Cymbeline Igloo is nine years old, is the third-best footballer in Year 4 (joint), second best at roller-skating. Even though he has only one parent while his friends have two or even four, he is  fit, healthy and totally normal in every way.  Yet, despite living in Lewisham in south-east London he has never been swimming.  His mum has never taken him near a pool, a lake, a river, the seaside – always brushing away his request with seemingly plausible excuses. 

So when his teacher says that the class will be starting swimming lessons the following Monday, Cymbeline is somewhat daunted.  He doesn’t even own a pair of swimmers!  But encouraged by his best friend Lance (named after the disgraced cyclist) and goaded by the class bully Billy, he agrees to a race against Billy in the pool.  Naturally, things end very badly for Cymbeline, not the least of which is losing the swimmers he found in his dad’s things in the attic, but it is the response of his mother who is called to the pool that is the most startling of all.  
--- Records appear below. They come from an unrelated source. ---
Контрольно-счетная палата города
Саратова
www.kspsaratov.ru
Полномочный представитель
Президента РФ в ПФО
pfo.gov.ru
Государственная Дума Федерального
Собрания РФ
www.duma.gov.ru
As a result of this incident, she ends up in a psychiatric hospital taking Cymbeline’s beloved soft toy Mr Fluffy with her.  And Cymbeline is forced to stay with his rich Aunt Millie and Uncle Chris , to whom he is a burden, and cousins Juniper and Clayton who make it clear they want nothing to do with him. Totally alone, his mother hospitalised and not well enough to see him, and no cuddly toy to take to bed to comfort him, Cymbeline is bewildered and scared but determined to find out what is wrong with his mum to have had such an extreme reaction.  Surely the world seeing his willy isn’t enough to provoke such a response. And why has she taken Mr Fluffy?   Befriended by super-smart Veronique and even Billy, who has his own issues at home, Cymbeline is determined to get to the bottom of things.  And when he does, it becomes clear that adults really should paint the whole picture when they tell a child something big, not just the bits they think the child can handle.  Sometimes honesty can prevent a lot of heartache – the child isn’t left to fill the gaps with their own, often wild, imagination.

Written in the first-person in a voice that really echoes that of a 9-year-old boy, this is a story that will engage the independent reader with a storyline that has some meat to it and is totally credible. Even though it deals with some heavy-duty issues, this is done with a light hand, humour and empathy, providing an insight into the lives of some of the children in our care that we might not always see. Families falling apart for whatever reason is a common story, sadly, and it’s not always the teacher, in this case Mrs Phillips, who is the confidante.  Many children, like Cymbeline, are carrying  unseen burdens.   

For me, a quality novel is one that engages me to the end and I can hear myself either reading it aloud to students or book-talking it.  Boy Underwater is indeed, one of those.